Proponents of gay marriage turned out in West Hollywood on Wednesday evening for a victory celebration after the Supreme Court issued two decisions widely viewed as historic victories for supporters of gay rights.
The event was hosted by the American Foundation for Equal Rights, which backed a challenge against Proposition 8, the voter-approved ban on same-sex marriages in California. The high court let stand a lower court's ruling against the ban.
"Proposition 8 is over and done with and thank God for that!" said Los Angeles Mayor Antonio Villaraigosa to huge cheers.
The Supreme Court on Wednesday also threw out the federal Defense of Marriage Act, calling it unconstitutional.

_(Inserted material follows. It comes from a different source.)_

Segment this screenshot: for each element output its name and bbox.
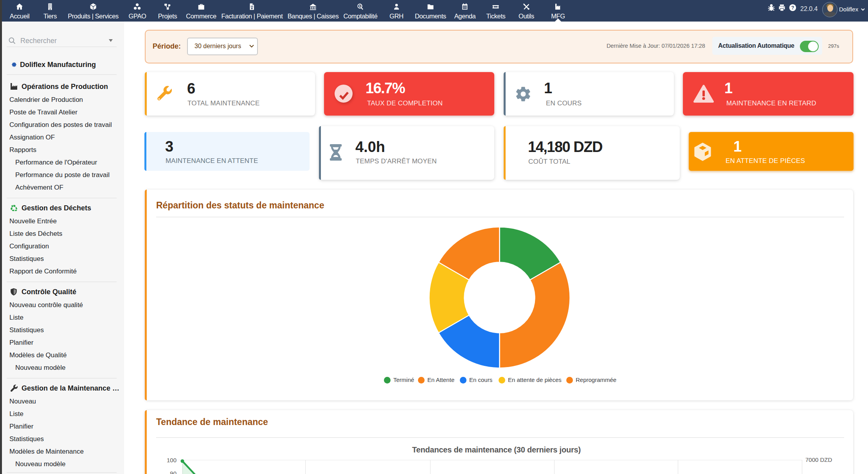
svg-text:?: ? <box>791 5 794 11</box>
svg-text:$: $ <box>359 5 361 8</box>
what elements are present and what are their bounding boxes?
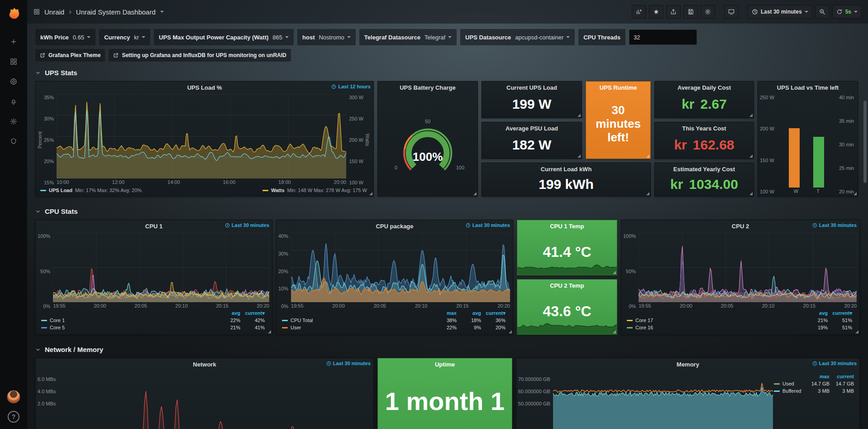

Both decisions came down on a 5-to-4 vote.
Thousands of people turned out to celebrate and hear remarks from an array of voices, including the plaintiffs in the Prop 8 case, the co-founder of AFER, and the mayors of West Hollywood and Los Angeles.
Bill Hacket was one of those waiting for the rally to start just before 5:30 p.m. He was joined by his husband, Thom Uber.
"The celebration today is about marriage equality and the right of same-sex couples to marry — same right that was afforded to me five years ago when I got married in a small window of opportunity in 2008. So this is all about equality, and this is all about love, and this is a joyous day," Hacket said.
Audrey Lockwood, a financial planner who lives in Highland Park, said she came to celebrate just for "the beauty of it, and the loveliness of so many people that will be encouraged by the Supreme Court decision."
Lockwood said she had a longtime partner but that she was not sure yet whether she would take advantage of the opportunity to marry.
"I'm an old dinosaur from the 20th century, and I've been dragged into the 21st century. And I'd like to celebrate young people, but I'm not so sure about myself," Lockwood said.
Meanwhile, opponents of same-sex marriage in California said Wednesday that the battle over same-sex marriage is not over.
Bryan Fischer, a spokesperson for the American Family Association, which put $500,000 into the Prop 8 campaign in 2008, told KPCC that while opinions in California have since shifted to support same-sex marriage, other states might enact bans because the Supreme Court left intact the right of states to define marriage for themselves.
This story has been updated.
Note: A previous version of this story indicated there would be a live video stream. The host of that stream, the American Foundation for Equal Rights, has informed us that they were unable to get the stream working.